But by your logic, Law and Buggy SHOULD be rivals since they're both pirates after One Piece /:::Once again since you seemed to miss it the first time. No not every pirate is a rival to each other if they aren't pursuing the same goal or pursuing a victory over each other. For any pirate going after OP any pirate content on staying in GL is not a rival. So you can keep throwing around "every pirate is each other's rival" like it's a valid point trying to marginalize the definition of the word but you're the only one actually saying that. And it wouldn't really be every pirate either it'd be every pirate captain. So go ahead and continue trying to downplay it by being hyperbolic.
You also misread my post, I said Law is a rival to Luffy and so is Buggy but Law is a closer rival than Buggy is. Law is a rival in piracy searching for OP and Buggy is a personal rival searching for victory over Luffy. Both are Luffy's rivals. You can have friendly rivalries too so don't bother coming with that an ally can't be a rival. Since Buggy doesn't seem to really be after OP(seems content having his piece of the pie plus he's looking for that treasure Luffy gave him the bracelet to find) then he and Law aren't really rivals
I'd also like to point out by what definition is it narrow to include more people? You actually just called being more inclusive narrow minded. Bravo.
Funnily enough, you ignore one thing in your sports examples. Repetition. Consistency. By your definition, every professional sports team are actually rivals with each other because they're all competing to win the big finale of their season and have similar skill.
Yet, in those examples, that's not the case. In your examples, a rivalry is an exclusive relationship. The keyword being relationship. The teams you listed as rivals aren't rivals with each other simply for existing in tandem with each other while pursuing the same goal, but because they have an ACTUAL RELATIONSHIP of conflict that is more personal than the ones they have with any other given team or person.
Even in those one-sided rivalries, they are on the same level of ability. You need to retain a certain level of exclusive ability to remain, for example, on a football team. And while some teams are way better than the other, they're still in that same ballpark.

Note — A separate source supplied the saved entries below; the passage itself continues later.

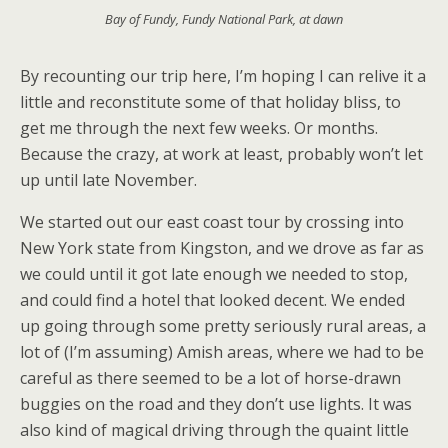
Bay of Fundy, Fundy National Park, at dawn
By recounting our trip here, I’m hoping I can relive it a
little and reconstitute some of that holiday bliss, to
get me through the next few weeks. Or months.
Because the crazy, at work at least, probably won’t let
up until late November.
We started out our east coast tour by crossing into
New York state from Kingston, and we drove as far as
we could until it got late enough we needed to stop,
and could find a hotel that looked decent. We ended
up going through some pretty seriously rural areas, a
lot of (I’m assuming) Amish areas, where we had to be
careful as there seemed to be a lot of horse-drawn
buggies on the road and they don’t use lights. It was
also kind of magical driving through the quaint little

Moriah and Kaido don't have this relationship of conflict. Moriah might have a grudge against Kaido because of what he did, but we have never seen the relationship of conflict between being personal and consistent enough for it to be considered rivalry, and not just competition.
Your definition is narrowminded BECAUSE of how inclusive it is. Your outlook on what a rivalry is is so vague and simple, that it applies to an entire population of people. The more simple and dumbed down the definition of something is, aka the more simply and narrowly you look at it, the more people will fit that definition. Your definition of a rival is simply too vague and too broad for the word to have any meaning.